In January 1968, she concluded her first tour of duty in the Mediterranean with another NATO exercise, this one an amphibious operation. On the 12th, she was relieved by at Rota, Spain. The cruiser then headed back to the United States. After stops at Puerto Rico and in the Panama Canal Zone, Topeka reentered Long Beach on 29 January.
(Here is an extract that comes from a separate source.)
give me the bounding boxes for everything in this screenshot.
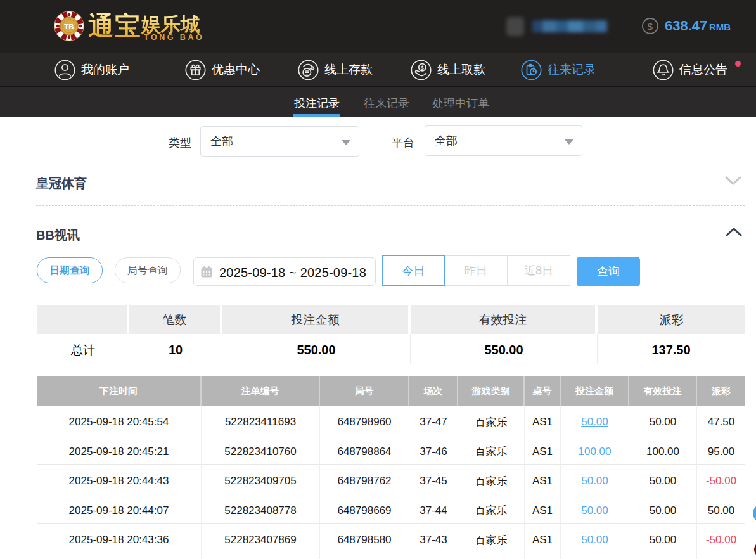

On 2 February, the warship began a five-week availability at the Long Beach Naval Shipyard. The guided missile cruiser departed Long Beach again on 15 March, bound for her new home port, Mayport, Florida. After arriving at her destination on 21 March, Topeka remained in port for upkeep until 6 May, when she returned to sea for refresher training at Guantánamo Bay, Cuba. Returning to Mayport on the 26th, the ship began preparations for another deployment to the Mediterranean, the last deployment of her career.

Topeka departed Mayport on 29 June and, after gunnery exercises at Culebra Island near Puerto Rico, she headed across the Atlantic. On 9 July, she relieved Columbus at Málaga, Spain, and began 6th Fleet operations. The warship's final deployment proved to be routine in nature. She visited ports all along the Mediterranean littoral and conducted operations in all portions of the middle sea from the Aegean and Ionian Seas in the east to the French Riviera ports in the west. Spain, Italy, Greece, Turkey, and France, as well as the islands of Malta, Crete, and Majorca, provided her with interesting ports of call. Topeka concluded her assignment with the 6th Fleet on 9 December at Rota when she was relieved once again by Columbus. That same day, she headed for Mayport, arriving 10 days later.

On 30 January 1969, Topeka steamed out of Mayport and proceeded north for inactivation. After a stop at Yorktown, Virginia, to off-load her ordnance, she arrived in Boston on 5 February. There, she completed inactivation preparations; and, on 5 June, Topeka was placed out of commission. The warship was towed to Philadelphia and was berthed with the reserve fleet group there.

On 1 December 1973, her name was struck from the Naval Vessel Register, and on 20 March 1975 she was sold to the Southern Scrap Material Company, Ltd., for scrapping.

==Awards==
Topeka was awarded two battle stars for her World War II service and three battle stars for her Vietnam service.